* [TASK OBJECTIVE] What is needed is a word-for-word copy of the lines below from the one with "古い住宅・アパートは年1回の排水管清掃で劣化トラブ" through the one with "fondo de Reptar", both included, with every picture left out.

::: RECORD EXCERPTS

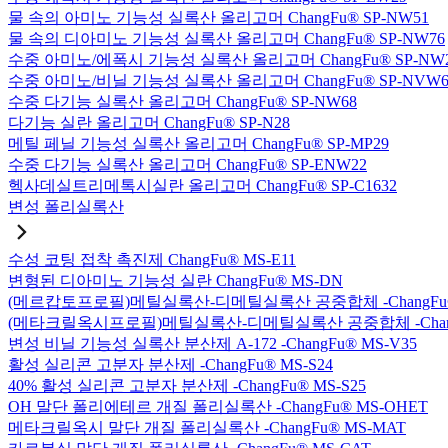
물 속의 아미노 기능성 실록산 올리고머 ChangFu® SP-NW51
물 속의 디아미노 기능성 실록산 올리고머 ChangFu® SP-NW76
수중 아미노/에폭시 기능성 실록산 올리고머 ChangFu® SP-NW
수중 아미노/비닐 기능성 실록산 올리고머 ChangFu® SP-NVW6
수중 다기능 실록산 올리고머 ChangFu® SP-NW68
다기능 실란 올리고머 ChangFu® SP-N28
메틸 페닐 기능성 실록산 올리고머 ChangFu® SP-MP29
수중 다기능 실록산 올리고머 ChangFu® SP-ENW22
헥사데실트리메톡시실란 올리고머 ChangFu® SP-C1632
변성 폴리실록산
수성 코팅 접착 촉진제 ChangFu® MS-E11
변형된 디아미노 기능성 실란 ChangFu® MS-DN
(메르캅토프로필)메틸실록산-디메틸실록산 공중합체 -ChangFu®
(메타크릴옥시프로필)메틸실록산-디메틸실록산 공중합체 -ChangF
변성 비닐 기능성 실록산 분산제 A-172 -ChangFu® MS-V35
활성 실리콘 고분자 분산제 -ChangFu® MS-S24
40% 활성 실리콘 고분자 분산제 -ChangFu® MS-S25
OH 말단 폴리에테르 개질 폴리실록산 -ChangFu® MS-OHET
메타크릴옥시 말단 개질 폴리실록산 -ChangFu® MS-MAT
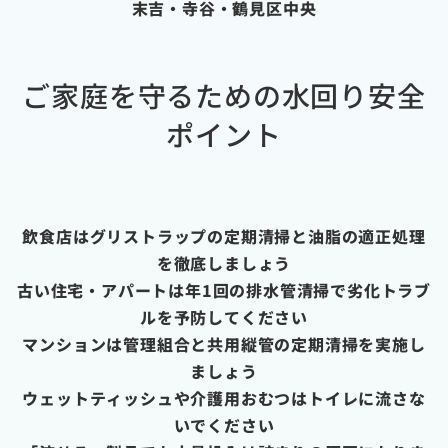
末吉・寺谷・鶴見区中央
ご家庭を守るための水回り安全
ポイント
飲食店はグリストラップの定期清掃と油脂の適正処理
を徹底しましょう
古い住宅・アパートは年1回の排水管清掃で劣化トラブ
ルを予防してください
マンションは管理組合と共用縦管の定期清掃を実施し
ましょう
ウェットティッシュや介護用おむつはトイレに流さな
いでください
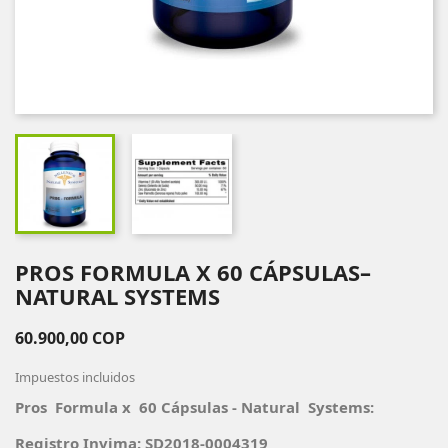
PROS FORMULA X 60 CÁPSULAS–
NATURAL SYSTEMS
60.900,00 COP
Impuestos incluidos
Pros Formula x 60 Cápsulas - Natural Systems:
Registro Invima: SD2018-0004319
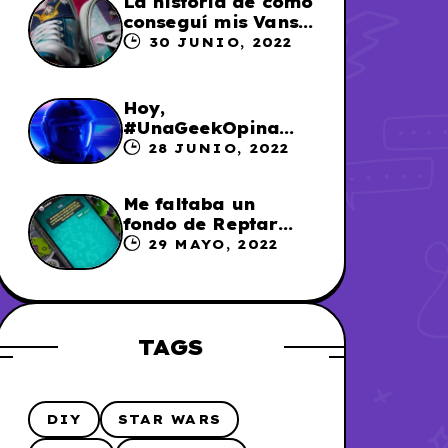
La historia de cómo
conseguí mis Vans
X Sailor Moon
30 JUNIO, 2022
Hoy,
#UnaGeekOpina
sobre «Lightyear»
28 JUNIO, 2022
Me faltaba un
fondo de Reptar
para los chats en
29 MAYO, 2022
WhatsApp, así que
me lo hice
TAGS
DIY
STAR WARS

::::::

* [RESPONSE]
古い住宅・アパートは年1回の排水管清掃で劣化トラブ
ルを予防してください
マンションは管理組合と共用縦管の定期清掃を実施し
ましょう
ウェットティッシュや介護用おむつはトイレに流さな
いでください
PROS FORMULA X 60 CÁPSULAS–
NATURAL SYSTEMS
60.900,00 COP
Impuestos incluidos
Pros Formula x 60 Cápsulas - Natural Systems:
Registro Invima: SD2018-0004319
La historia de cómo
conseguí mis Vans
X Sailor Moon
30 JUNIO, 2022
Hoy,
#UnaGeekOpina
sobre «Lightyear»
28 JUNIO, 2022
Me faltaba un
fondo de Reptar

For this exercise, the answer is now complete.